The spirit will take what is mine and declare it to you; All that the father has is mine; and this is why the spirit will take what is mine and give it to you. The Creator, Jesus, and the Holy Spirit are all interconnected and each has the truth that to live in Jesus Christ is to reject violence and selfish living, and embrace each other in all of our difference in the love of God.
Just like Krista and Tatiana had to decide whether to continue to live fighting each other and trying to pull their heads apart. Instead, they realised that whilst their experiences were so incredibly different from ours – limited by able-bodied structures in ways we can only begin to imagine; that it is impossible for them to escape one another – they may as well reject violence, reject selfish living, because it hurts their sister and inevitably, themselves. Instead, they chose to embrace the experience they have and the extraordinary bond they have which expands their experiences far beyond anything we could hope to understand. And this is what we believe of God: God is Love!
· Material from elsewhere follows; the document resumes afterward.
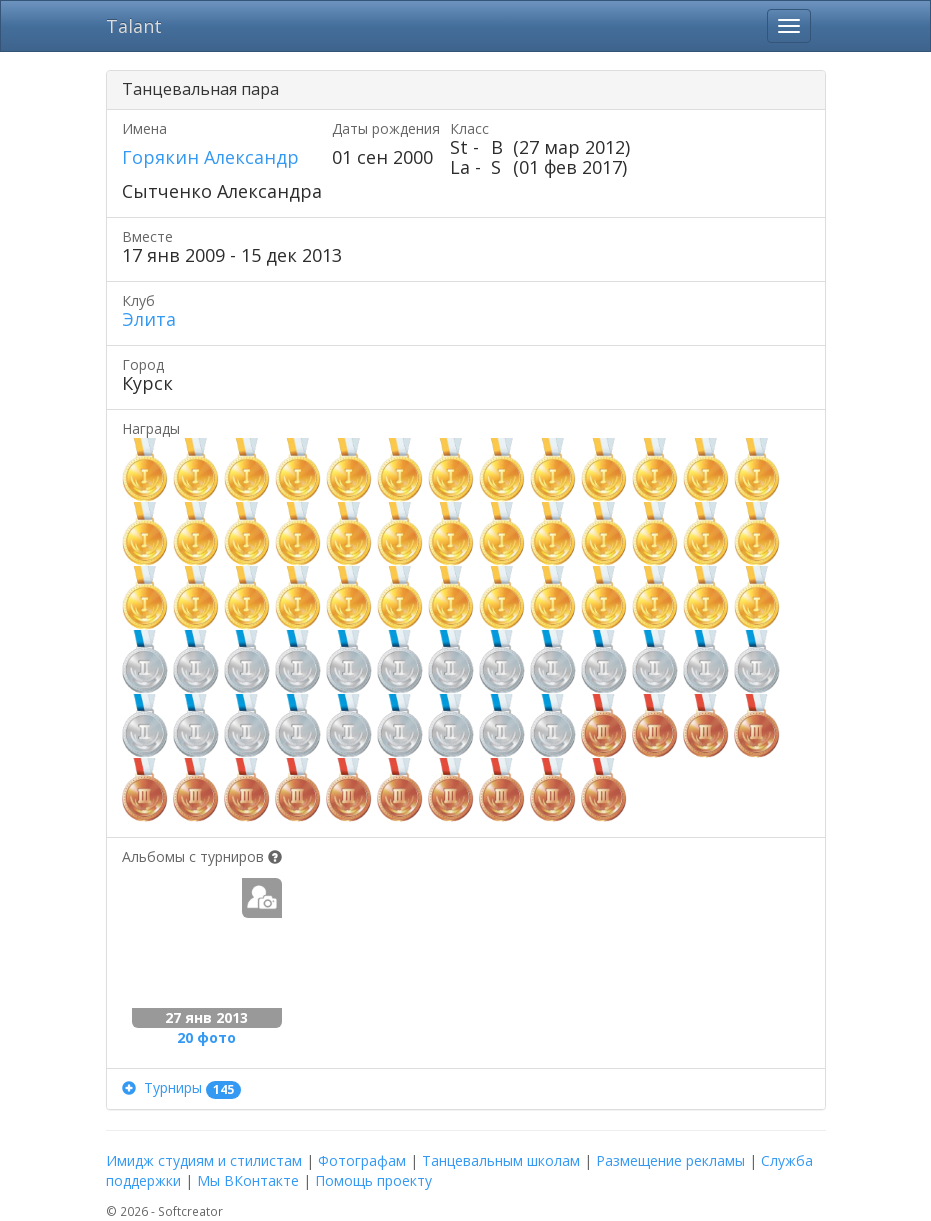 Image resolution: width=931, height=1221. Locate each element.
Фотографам (362, 1160)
And that Love so explodes our limited human experience that there is not even a possibility of duality within the one being of the three persons of God.
We can only truly know God through experience, a participation in the relationships of God and with God.
Today, when we celebrate the Eucharist and bread is broken, the body of Christ, let us enter the symbolism of that. Jesus body was broken, just like sometimes ours are. God the Daddy, God the Son, and God the Holy Spirit join us intimately in that moment. What a beautiful, amazing, grace.
Amen.
[1] https://metro.co.uk/2010/11/21/conjoined-twins-can-hear-each-others-thoughts-587109/#:~:text=Conjoined%20twins%20Krista%20and%20Tatiana,see%20through%20each%20other's%20eyes.&text=The%20four%2Dyear%2Dolds%20have,see%20through%20each%20other's%20eyes.